London Enjoys Record-Setting $237 Million Penthouse Sale

Residential News » Europe Residential News Edition | By Michael Gerrity | May 5, 2014 10:43 AM ET



As previously reported by World Property Channel, London continues to set the bar when it comes to 'super-prime' luxury property sales around the world. Only Hong Kong, Monaco and New York City are commanding similar 5-digit 'per square foot' pricing power (in US Dollars).
 
To validate the point One Hyde Park announced this week the sale of an opulent 16,000 square foot penthouse for 140 million pounds (237 million US dollars).
 
Aided by wealthy Russian oligarchs and Arab sheikhs, London has become one of the most expensive markets on earth, raising concerns that locals are being squeezed out of the market.
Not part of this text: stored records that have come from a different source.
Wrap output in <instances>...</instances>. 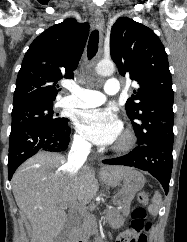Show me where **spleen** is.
Masks as SVG:
<instances>
[{
	"instance_id": "obj_1",
	"label": "spleen",
	"mask_w": 187,
	"mask_h": 242,
	"mask_svg": "<svg viewBox=\"0 0 187 242\" xmlns=\"http://www.w3.org/2000/svg\"><path fill=\"white\" fill-rule=\"evenodd\" d=\"M161 202H162V197H161L160 193L158 191H156L153 196L152 203L148 207L149 212L153 216H156L158 214Z\"/></svg>"
}]
</instances>
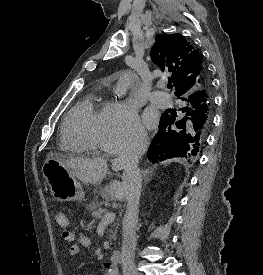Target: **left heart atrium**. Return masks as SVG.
<instances>
[{
  "label": "left heart atrium",
  "mask_w": 263,
  "mask_h": 275,
  "mask_svg": "<svg viewBox=\"0 0 263 275\" xmlns=\"http://www.w3.org/2000/svg\"><path fill=\"white\" fill-rule=\"evenodd\" d=\"M144 123L148 127H153L156 124V116L151 112H146L144 115Z\"/></svg>",
  "instance_id": "left-heart-atrium-1"
}]
</instances>
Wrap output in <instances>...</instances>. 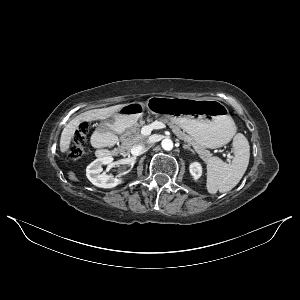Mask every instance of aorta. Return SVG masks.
I'll return each instance as SVG.
<instances>
[{
  "label": "aorta",
  "mask_w": 300,
  "mask_h": 300,
  "mask_svg": "<svg viewBox=\"0 0 300 300\" xmlns=\"http://www.w3.org/2000/svg\"><path fill=\"white\" fill-rule=\"evenodd\" d=\"M161 146L164 150L170 151L173 149L174 145H173V141L171 139L166 138V139L162 140Z\"/></svg>",
  "instance_id": "obj_1"
}]
</instances>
This is the same 'price-squeeze' phenomena playing out in other high price growth cities around the world like San Francisco.
 
"We're in boom-time prices, more expensive than we've ever been in the history of mankind," Nick Candy, one of the developers of London's One Hyde Park luxury apartments, at the pinnacle of the capital's super-prime residential sector, told Reuters.

"There is a concern over the market overheating ... Everyone thinks the main central London is doing so well, (so) the ripple effect is going throughout the UK, and some of the prices being achieved are probably unrealistic and not sustainable."

Yet money still flows in.

Once source said the record-setting penthouse purchase at the One Hyde Park was an Eastern European buyer.

Britain's previous record for an apartment was set three years ago by Ukrainian billionaire Rinat Akhemtov, who paid 136 million pounds ($229 million USD) for both a penthouse and apartment at One Hyde Park and merged them together into one single unit.

Yet while the uber-wealthy Russians and Arabs keep coming to London's high-end property market, many of Asia's high-net worth families are not feeling the same love from London as World Property Channel previously reported in a story titled: Asian Buyers Feel Unwelcomed in London.

Asian buyers are increasingly worried about anti-foreigner sentiment in both the government and the British public that has already led to an increase in capital-gains tax as of April 15, 2014.